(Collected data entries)
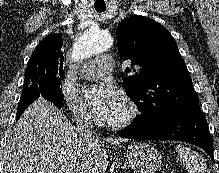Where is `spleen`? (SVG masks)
I'll return each instance as SVG.
<instances>
[{"label": "spleen", "mask_w": 219, "mask_h": 173, "mask_svg": "<svg viewBox=\"0 0 219 173\" xmlns=\"http://www.w3.org/2000/svg\"><path fill=\"white\" fill-rule=\"evenodd\" d=\"M177 152L189 173H207V167L197 153L182 145L177 146Z\"/></svg>", "instance_id": "3e777b00"}]
</instances>
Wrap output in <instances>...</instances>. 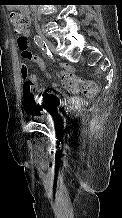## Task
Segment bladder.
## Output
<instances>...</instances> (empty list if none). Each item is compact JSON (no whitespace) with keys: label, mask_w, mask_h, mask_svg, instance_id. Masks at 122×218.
Wrapping results in <instances>:
<instances>
[{"label":"bladder","mask_w":122,"mask_h":218,"mask_svg":"<svg viewBox=\"0 0 122 218\" xmlns=\"http://www.w3.org/2000/svg\"><path fill=\"white\" fill-rule=\"evenodd\" d=\"M34 118H35V119H41V118H42V115H35Z\"/></svg>","instance_id":"obj_1"}]
</instances>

#### Task to carry out
Your answer must be the lines from the one that contains "<instances>...</instances> (empty list" through the last line of the entries above, copied exactly, with no other lines.

#### Answer box
<instances>...</instances> (empty list if none). Each item is compact JSON (no whitespace) with keys: label, mask_w, mask_h, mask_svg, instance_id. Masks at 122×218.
Wrapping results in <instances>:
<instances>
[{"label":"bladder","mask_w":122,"mask_h":218,"mask_svg":"<svg viewBox=\"0 0 122 218\" xmlns=\"http://www.w3.org/2000/svg\"><path fill=\"white\" fill-rule=\"evenodd\" d=\"M34 118H35V119H41V118H42V115H35Z\"/></svg>","instance_id":"obj_1"}]
</instances>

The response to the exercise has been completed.